• WORK REQUIRED: With the exception of the pictures, write out the data below precisely.
### STUDY MATERIAL ###
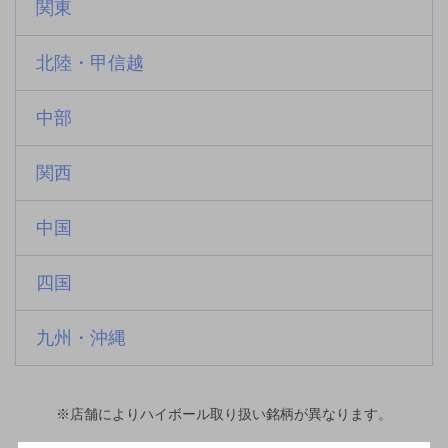
関東
北陸・甲信越
中部
関西
中国
四国
九州・沖縄
※店舗によりハイボール取り扱い銘柄が異なります。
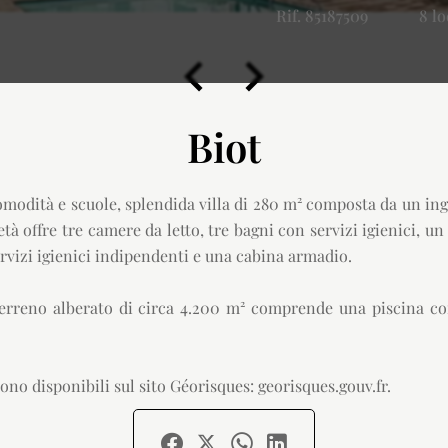
Rif. 85187509
8 lo
Biot
 comodità e scuole, splendida villa di 280 m² composta da un 
tà offre tre camere da letto, tre bagni con servizi igienici, 
vizi igienici indipendenti e una cabina armadio.
erreno alberato di circa 4.200 m² comprende una piscina con
ono disponibili sul sito Géorisques: georisques.gouv.fr.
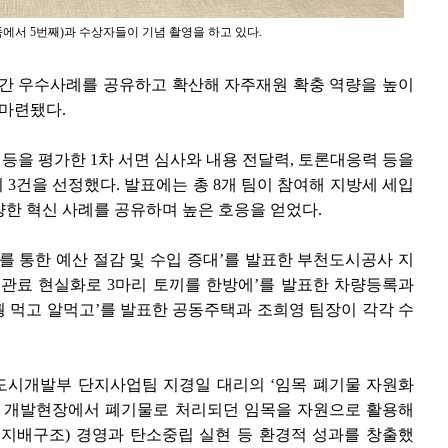
에서 5번째)과 수상자들이 기념 촬영을 하고 있다.
 간 우수사례를 공유하고 확산해 자주재원 확충 역량을 높이
 마련됐다.
 등을 평가한 1차 서면 심사와 내용 전달력, 토론대응력 등을
 3건을 선정했다. 발표에는 총 8개 팀이 참여해 지방세 세입
다양한 혁신 사례를 공유하며 높은 호응을 얻었다.
를 통한 예산 절감 및 수입 증대’를 발표한 부천도시공사 지
보관료 현실화로 3마리 토끼를 한방에’를 발표한 차량등록과
 꿩 먹고 알먹고’를 발표한 공동주택과 조희영 팀장이 각각 수
도시개발부 단지사업팀 지경일 대리의 ‘임목 폐기물 자원화
는, 개발현장에서 폐기물로 처리되던 임목을 자원으로 활용해
·지배구조) 경영과 탄소중립 실현 등 환경적 성과를 창출했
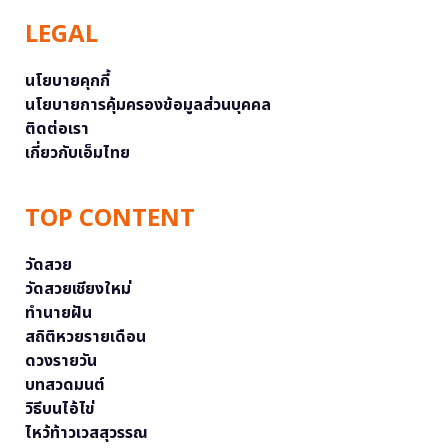
LEGAL
นโยบายคุกกี้
นโยบายการคุ้มครองข้อมูลส่วนบุคคล
ติดต่อเรา
เกี่ยวกับเอ็มไทย
TOP CONTENT
วัดสวย
วัดสวยเชียงใหม่
ทำนายฝัน
สถิติหวยรายเดือน
ดวงรายวัน
บทสวดมนต์
วิธีบนไอ้ไข่
ไหว้ท้าวเวสสุวรรณ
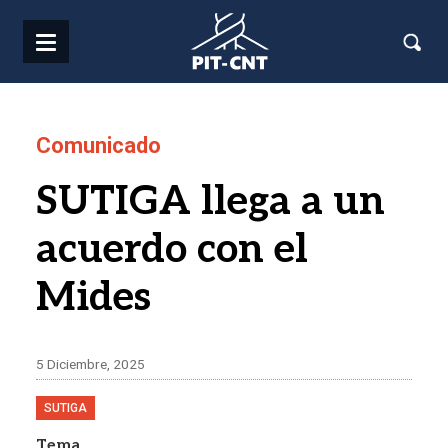
Pasar al contenido principal
Comunicado
SUTIGA llega a un
acuerdo con el
Mides
5 Diciembre, 2025
SUTIGA
Tema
###
• FINISHED EXERCISE:
関東
北陸・甲信越
中部
関西
中国
四国
九州・沖縄
※店舗によりハイボール取り扱い銘柄が異なります。
Rif. 85187509
8 lo
Biot
 comodità e scuole, splendida villa di 280 m² composta da un 
tà offre tre camere da letto, tre bagni con servizi igienici, 
vizi igienici indipendenti e una cabina armadio.
erreno alberato di circa 4.200 m² comprende una piscina con
ono disponibili sul sito Géorisques: georisques.gouv.fr.
에서 5번째)과 수상자들이 기념 촬영을 하고 있다.
 간 우수사례를 공유하고 확산해 자주재원 확충 역량을 높이
 마련됐다.
 등을 평가한 1차 서면 심사와 내용 전달력, 토론대응력 등을
 3건을 선정했다. 발표에는 총 8개 팀이 참여해 지방세 세입
다양한 혁신 사례를 공유하며 높은 호응을 얻었다.
를 통한 예산 절감 및 수입 증대’를 발표한 부천도시공사 지
보관료 현실화로 3마리 토끼를 한방에’를 발표한 차량등록과
 꿩 먹고 알먹고’를 발표한 공동주택과 조희영 팀장이 각각 수
도시개발부 단지사업팀 지경일 대리의 ‘임목 폐기물 자원화
는, 개발현장에서 폐기물로 처리되던 임목을 자원으로 활용해
·지배구조) 경영과 탄소중립 실현 등 환경적 성과를 창출했
LEGAL
นโยบายคุกกี้
นโยบายการคุ้มครองข้อมูลส่วนบุคคล
ติดต่อเรา
เกี่ยวกับเอ็มไทย
TOP CONTENT
วัดสวย
วัดสวยเชียงใหม่
ทำนายฝัน
สถิติหวยรายเดือน
ดวงรายวัน
บทสวดมนต์
วิธีบนไอ้ไข่
ไหว้ท้าวเวสสุวรรณ
Pasar al contenido principal
Comunicado
SUTIGA llega a un
acuerdo con el
Mides
5 Diciembre, 2025
SUTIGA
Tema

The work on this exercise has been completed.